|Scottish Championship: Hearts v Hibernian|
|Date: Saturday, 3 January Venue: Tynecastle Stadium, Edinburgh Kick-off: 12:45 GMT|
|Coverage: Listen on BBC Radio Scotland 810MW/DAB/online; updates on BBC Sport website|
Hearts now seem out of reach at the top of the Championship, but Hibernian will still feel that they can at least be overhauled in an individual encounter.
The mood at Easter Road has lifted to such an extent that a trip across Edinburgh carries no trepidation.
A derby match often stands apart from the context of the competition it is played in, but Hibs have cause to feel buoyed ahead of their visit to Tynecastle.
The 4-0 victory over Rangers was comprehensive but also justified. Hibs' opponents were bereft of form, confidence, organisation and any kind of competitive spirit, but the manner in which they were overcome was impressive.
Even a brief revival of the visitors' ambitions at the start of the second half at Easter Road did not provoke the kind of psychological frailties that have often hampered Hibs in the past. Manager Alan Stubbs will contend that there is still much work to be done in the rebuilding job, but it is clear that his influence has begun to bring some self-assurance to the team.
The two Edinburgh sides are the form teams in the division.
Hearts remain the benchmark in the division, on and off the field. There was a sense of Hibs becoming revitalised when it was announced that the club is now free of bank debt and that owner Sir Tom Farmer will make enough of his shares available for fans to buy so they can own up to 51% of the club.
By different means, the two Edinburgh clubs are seeking the same outcome: fan ownership, at least of a significant stake in the respective businesses.
Owner Ann Budge is proving to be a shrewdly impressive figure at the helm of Hearts, helped by the consistent resilience of the team on the field and their march towards the Championship title.
By any measure, Hearts are in command of the division. They top the table by 15 points from Rangers, and 19 points from Hibs in third place. Even Stubbs has conceded that it would take a "catastrophic collapse" for the Tynecastle side to fail to win the title.
Even so, he can assess the progress of his own side when they meet Hearts for the third time this season. Robbie Neilson's side won the first encounter 2-1, but needed an outstanding 40-yard strike from Alim Ozturk in stoppage time to rescue a 1-1 draw when the sides met at Easter Road.
Hearts had dipped below their best in that second meeting, struggling to impose themselves on the tie, but Hibs still lacked belief. They approached the second half with the purpose of defending their lead, and goalkeeper Mark Oxley was time-wasting only moments after the interval.
Neilson's men have continued to be doggedly effective since the derby in October, though. No Championship team has scored more goals this season than Hearts' 46 and no side has conceded fewer than their eight.

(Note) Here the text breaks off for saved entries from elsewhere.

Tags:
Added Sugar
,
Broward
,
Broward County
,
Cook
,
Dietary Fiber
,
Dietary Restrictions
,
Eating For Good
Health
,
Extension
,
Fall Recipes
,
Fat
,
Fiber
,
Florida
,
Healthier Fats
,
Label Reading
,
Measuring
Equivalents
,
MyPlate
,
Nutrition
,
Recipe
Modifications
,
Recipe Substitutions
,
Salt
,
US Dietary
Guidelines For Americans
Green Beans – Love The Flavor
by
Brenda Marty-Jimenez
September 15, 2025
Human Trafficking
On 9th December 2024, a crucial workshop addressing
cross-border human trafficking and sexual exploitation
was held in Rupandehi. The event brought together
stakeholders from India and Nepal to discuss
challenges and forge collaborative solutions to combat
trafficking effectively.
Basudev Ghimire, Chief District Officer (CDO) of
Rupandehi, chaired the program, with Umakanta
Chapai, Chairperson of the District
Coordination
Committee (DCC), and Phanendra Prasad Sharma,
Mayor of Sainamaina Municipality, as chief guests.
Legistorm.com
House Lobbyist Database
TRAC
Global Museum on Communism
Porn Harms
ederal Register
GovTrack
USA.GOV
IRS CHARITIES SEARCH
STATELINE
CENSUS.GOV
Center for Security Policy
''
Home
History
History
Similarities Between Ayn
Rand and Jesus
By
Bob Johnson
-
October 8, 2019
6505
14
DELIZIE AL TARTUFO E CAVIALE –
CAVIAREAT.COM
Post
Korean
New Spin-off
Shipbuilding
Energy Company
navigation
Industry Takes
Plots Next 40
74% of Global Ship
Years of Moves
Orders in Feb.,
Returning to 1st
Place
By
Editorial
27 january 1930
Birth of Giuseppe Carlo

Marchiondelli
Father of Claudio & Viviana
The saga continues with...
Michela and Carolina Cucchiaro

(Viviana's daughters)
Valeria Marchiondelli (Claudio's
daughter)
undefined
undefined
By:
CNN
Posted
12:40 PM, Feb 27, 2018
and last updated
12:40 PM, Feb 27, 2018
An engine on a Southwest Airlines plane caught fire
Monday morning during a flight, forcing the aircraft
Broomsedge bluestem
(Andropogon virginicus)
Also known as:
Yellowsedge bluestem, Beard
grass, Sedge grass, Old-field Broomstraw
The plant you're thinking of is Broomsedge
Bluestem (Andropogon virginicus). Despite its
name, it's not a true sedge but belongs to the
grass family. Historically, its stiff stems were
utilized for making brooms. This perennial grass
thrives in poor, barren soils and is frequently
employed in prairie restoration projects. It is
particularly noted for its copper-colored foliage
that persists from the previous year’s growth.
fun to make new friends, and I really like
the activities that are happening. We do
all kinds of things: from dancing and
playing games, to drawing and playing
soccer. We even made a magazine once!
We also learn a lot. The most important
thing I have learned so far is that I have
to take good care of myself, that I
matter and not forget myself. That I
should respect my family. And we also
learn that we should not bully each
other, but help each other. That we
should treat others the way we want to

As well as being unbeaten, they have earned 10 clean sheets and only once in the league have they failed to score.
The statistics could inhibit Hibs, but the evidence of the two games between Hearts and Hibs this season is that the derby match remains a competitive encounter.
Neilson has problems to address, too, since his only fit senior striker is James Keatings, with Osman Sow, Soufian El Hassnaoui and Dale Carrick all currently injured.
He intends to seek alternative options up front during the January transfer window, but Keatings has scored in each of his last four games and has thrived with the responsibility of being the team's first-choice forward.
Hibs have flourishing players, too, in Scott Robertson, Liam Craig and the inventive, dynamic and potentially match-winning Scott Allan.
The three players make up the foundation of the Hibs midfield, with Danny Handling playing at the top of a diamond shape behind two strikers. The formation demands much of the full-backs who, along with the strikers, need to supply width, but David Gray and Lewis Stevenson have been willing and effective this season.
Hearts have a style and philosophy that Neilson and director of football Craig Levein want to become established at the club. It prioritises possession and composed football, and seeks to make the most of the attack options provided by the three players who line up behind the main striker.
In midfield, Morgaro Gomis dictates the tempo and the thrust of the side's passing, as well as holding its shape alongside Prince Buaben. There is a solid base in defence, too, with Danny Wilson and Ozturk strong in the centre and Callum Paterson being intrepid and athletic at right-back, where he still provides a goalscoring threat.
Hearts have scored in all of their home games this season and will be urged on a raucous home crowd. Hibs are not travelling across the city in a feeble frame of mind, though.
Even if a victory over the rivals would not drastically alter the dynamic of the title race, it would emphasise that Hibs are growing strong under Stubbs and will approach the play-offs with relish.
The hosts have been, though, a side apart this season, and the derby matches tend to sharpen their competitive instincts. Hearts have lost only 10 of their last 45 meetings with Hibs and have looked imperious this season.
Tynecastle is likely to bear witness to another resonating encounter.